Ricardo Daly The story-telling is good with flashbacks.The film is both funny and heartbreaking. You smile in a scene and get a soulcrushing revelation in the next.
jjnxn-1 This was Claudette Colbert's second to last theatrical feature and if this was the quality of scripts she was being offered at that time it's no wonder she stayed away six years between this and Parrish. First of all she belongs in some urbane urban setting not the Old West and try though she might she is out of place there. Additionally she and Barry Sullivan, always a dull leading man no matter his costar, go together like oil and water sharing zero romantic chemistry. The script is ordinary and the direction not terribly exciting plus the film is soft and fuzzy with over-bright color. If you like Claudette or westerns it's okay but don't expect anything above the routine.
bkoganbing Texas Lady marked Claudette Colbert's one and only western and I think this RKO film was probably something that they might have had Barbara Stanwyck in mind for. Colbert though she gave a decent performer really is not a western type. I suspect she wanted at least one on her film resume and took Texas Lady which was an inflated B film.After learning the game of poker for years, Colbert takes Barry Sullivan on and beats him handily. Sullivan, a gentleman riverboat gambler had cleaned out her father who had embezzled money and then lost his ill gotten gains at the poker table and promptly killed himself. After restoring the family honor, Claudette goes to Texas where she's inherited a newspaper.The paper is the paid for rag of the owners of the local Ponderosa, Ray Collins and Walter Sande. Claudette starts agitating for a railroad spur to come to town. But that will mean less dependency on the cattle barons and new people settling. The plot here has certain similarities to The Man Who Shot Liberty Valance. Claudette also gets some attention from fast draw deputy Gregory Walcott who kills a couple of small ranchers in the service Collins and Sande.In the meantime Sullivan comes to town as his reputation is shot to all heck on the riverboat scene. Being both southerners to the manor born they find a lot in common.Texas Lady was a decent enough western, but it looks like it was edited considerably down and a lot of the story doesn't really make sense. And Colbert is just not well cast in westerns. But her fans might like it. It sure is a far cry from the comedies she did in the Thirties and Forties.

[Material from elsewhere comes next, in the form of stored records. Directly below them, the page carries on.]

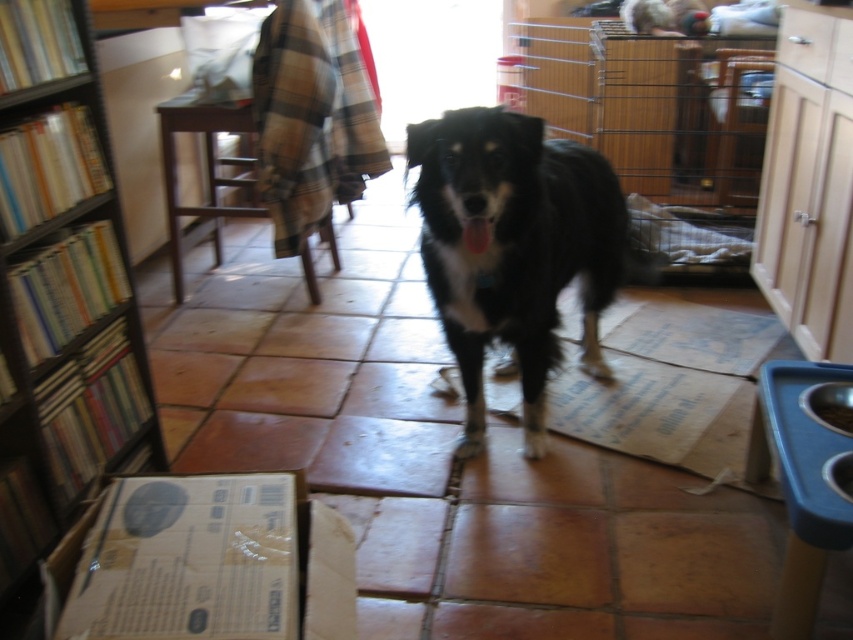 Question: Which point is farther to the camera?

Choices:
 (A) (61, 124)
 (B) (247, 548)
 (C) (480, 364)

Answer: (C)

Question: Is brown wooden bookcase at left closer to camera compared to black fur dog at center?

Choices:
 (A) no
 (B) yes

Answer: (B)

Question: Can you confirm if brown wooden bookcase at left is smaller than brown cardboard box at lower left?

Choices:
 (A) yes
 (B) no

Answer: (B)

Question: Is brown wooden bookcase at left above black fur dog at center?

Choices:
 (A) no
 (B) yes

Answer: (A)

Question: Which is nearer to the brown cardboard box at lower left?

Choices:
 (A) brown wooden bookcase at left
 (B) black fur dog at center

Answer: (A)

Question: Among these objects, which one is nearest to the camera?

Choices:
 (A) black fur dog at center
 (B) brown wooden bookcase at left

Answer: (B) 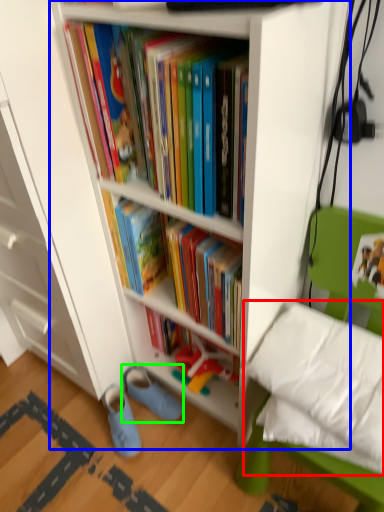 Question: Which is nearer to the pillow (highlighted by a red box)? bookcase (highlighted by a blue box) or footwear (highlighted by a green box).

Choices:
 (A) bookcase
 (B) footwear

Answer: (A) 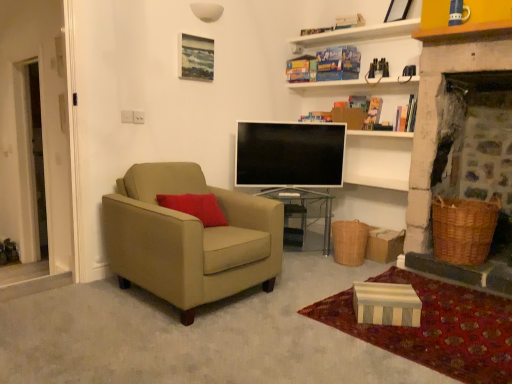 Locate an element on the screen. This screenshot has height=384, width=512. vacant space positioned to the left of striped cardboard box at lower right is located at coordinates (333, 308). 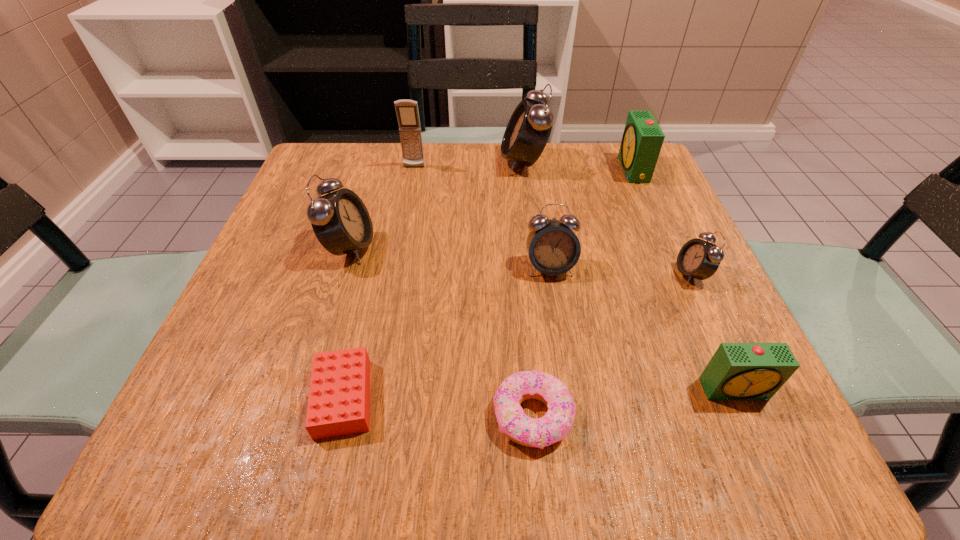 The height and width of the screenshot is (540, 960). I want to click on the tallest alarm clock, so click(x=528, y=130).

At what (x,y) coordinates should I click in order to perform the action: click on the farthest white alarm clock. Please return your answer as a coordinate pair (x, y). The image size is (960, 540). Looking at the image, I should click on (528, 130).

Find the location of a particular element. The image size is (960, 540). gray cellular telephone is located at coordinates [407, 112].

Image resolution: width=960 pixels, height=540 pixels. I want to click on the leftmost alarm clock, so click(x=340, y=220).

The height and width of the screenshot is (540, 960). Identify the location of the second tallest alarm clock. (340, 220).

Locate an element on the screen. Image resolution: width=960 pixels, height=540 pixels. the third biggest white alarm clock is located at coordinates (553, 248).

The image size is (960, 540). Find the location of `the bigger green alarm clock`. the bigger green alarm clock is located at coordinates (642, 140).

Identify the location of the rightmost white alarm clock. (699, 259).

I want to click on the nearer green alarm clock, so (737, 371).

This screenshot has height=540, width=960. Find the location of `the nearest alarm clock`. the nearest alarm clock is located at coordinates (737, 371).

JoeytheBrit Texas Lady is an extremely ordinary mid-50s programmer with a past-her-prime Claudette Colbert looking far too old and matronly for the part of an ambitious small-town journalist and card sharp. Barry Sullivan provides her love interest as a poker player she beats for high stakes in the film's opening scene. The storyline is daft, with Miss Colbert apparently considering dallying with the thuggish deputy employed by the cattle barons who own the town in which she has started her newspaper simply because he can't read. When she realises he's a bit of a cad she decides to fall for Sullivan instead. All in all, Texas Lady is poorly written, barely entertaining employment for has-beens and never-weres.

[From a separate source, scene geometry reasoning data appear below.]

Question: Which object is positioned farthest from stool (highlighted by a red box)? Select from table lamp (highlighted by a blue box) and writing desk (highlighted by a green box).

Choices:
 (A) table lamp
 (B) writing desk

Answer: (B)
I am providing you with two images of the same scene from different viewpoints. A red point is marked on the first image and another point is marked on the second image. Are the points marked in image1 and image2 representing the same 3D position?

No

calvertfan Claudette Colbert is wonderful as Prudence, a woman who has to go to a little country town that's seemingly in the middle of nowhere, where she has inherited the local paper. The men about town are naturally surprised to find that she's a woman, and don't exactly welcome her spritely ways and 'interference' with 'their' paper. Luckily for Prudence, the card shark that she slayed in New Orleans comes to her rescue, which is nice of him after the beating she gave him in their game of poker - one of the film's most enjoyable scenes. Not a wonderful movie, but not bad, and pretty good for a Western.